DATA SHOWN:
++++++++
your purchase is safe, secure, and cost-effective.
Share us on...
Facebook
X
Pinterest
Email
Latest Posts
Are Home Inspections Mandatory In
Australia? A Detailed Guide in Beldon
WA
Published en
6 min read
++++++++
YOUR TASK: What you should do is return the records above exactly, leaving nothing out.

WRITTEN ANSWER:
your purchase is safe, secure, and cost-effective.
Share us on...
Facebook
X
Pinterest
Email
Latest Posts
Are Home Inspections Mandatory In
Australia? A Detailed Guide in Beldon
WA
Published en
6 min read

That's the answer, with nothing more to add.